(Extracted page text data)
BEGIN
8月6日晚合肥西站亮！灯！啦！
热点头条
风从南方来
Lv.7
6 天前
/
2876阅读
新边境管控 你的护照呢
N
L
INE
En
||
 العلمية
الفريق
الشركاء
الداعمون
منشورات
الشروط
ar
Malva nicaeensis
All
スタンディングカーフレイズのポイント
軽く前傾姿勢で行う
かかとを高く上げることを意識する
END
BEGIN
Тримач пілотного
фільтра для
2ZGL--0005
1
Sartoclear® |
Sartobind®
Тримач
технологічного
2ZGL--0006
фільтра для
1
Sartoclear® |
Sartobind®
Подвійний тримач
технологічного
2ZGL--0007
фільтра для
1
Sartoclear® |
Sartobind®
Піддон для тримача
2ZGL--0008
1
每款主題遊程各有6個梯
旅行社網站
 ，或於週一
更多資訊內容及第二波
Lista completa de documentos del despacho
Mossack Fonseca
END
BEGIN
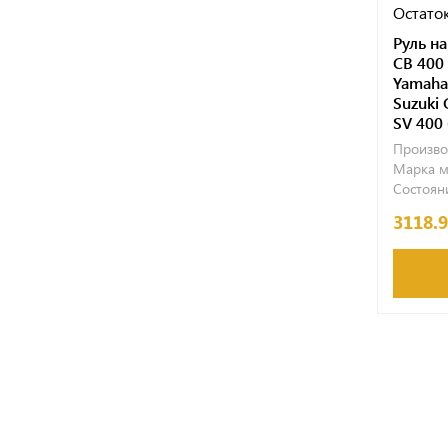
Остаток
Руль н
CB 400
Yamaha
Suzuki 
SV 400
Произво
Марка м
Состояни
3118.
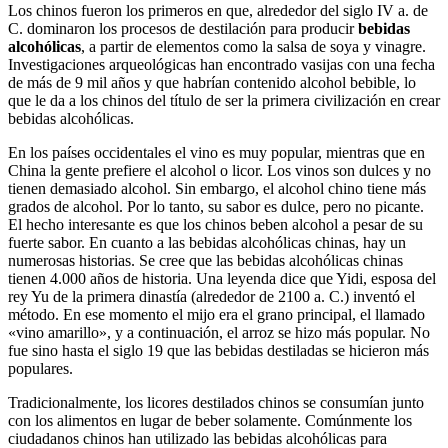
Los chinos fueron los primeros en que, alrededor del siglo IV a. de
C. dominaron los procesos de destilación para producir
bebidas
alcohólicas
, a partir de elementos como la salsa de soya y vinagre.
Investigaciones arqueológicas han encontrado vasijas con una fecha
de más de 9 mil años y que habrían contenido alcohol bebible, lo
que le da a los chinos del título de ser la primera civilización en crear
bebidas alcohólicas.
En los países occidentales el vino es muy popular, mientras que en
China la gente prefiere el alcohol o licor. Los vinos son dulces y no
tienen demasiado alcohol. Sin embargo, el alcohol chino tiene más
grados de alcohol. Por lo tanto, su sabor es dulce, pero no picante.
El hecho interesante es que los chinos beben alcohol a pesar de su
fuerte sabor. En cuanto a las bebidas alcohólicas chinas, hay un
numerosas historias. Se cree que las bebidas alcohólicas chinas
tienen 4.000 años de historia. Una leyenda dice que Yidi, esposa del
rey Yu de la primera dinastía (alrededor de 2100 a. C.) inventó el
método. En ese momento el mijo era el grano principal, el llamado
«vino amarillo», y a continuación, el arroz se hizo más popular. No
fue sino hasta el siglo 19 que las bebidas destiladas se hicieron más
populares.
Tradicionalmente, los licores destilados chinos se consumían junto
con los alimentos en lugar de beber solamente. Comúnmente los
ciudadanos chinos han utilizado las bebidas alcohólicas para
END
> **The problem**
All lines above from the one with "numerosas historias. Se" to the one with "ciudadanos chinos han", inclusive, should be copied exactly, and no other lines.

> **Result of this exercise**
numerosas historias. Se cree que las bebidas alcohólicas chinas
tienen 4.000 años de historia. Una leyenda dice que Yidi, esposa del
rey Yu de la primera dinastía (alrededor de 2100 a. C.) inventó el
método. En ese momento el mijo era el grano principal, el llamado
«vino amarillo», y a continuación, el arroz se hizo más popular. No
fue sino hasta el siglo 19 que las bebidas destiladas se hicieron más
populares.
Tradicionalmente, los licores destilados chinos se consumían junto
con los alimentos en lugar de beber solamente. Comúnmente los
ciudadanos chinos han utilizado las bebidas alcohólicas para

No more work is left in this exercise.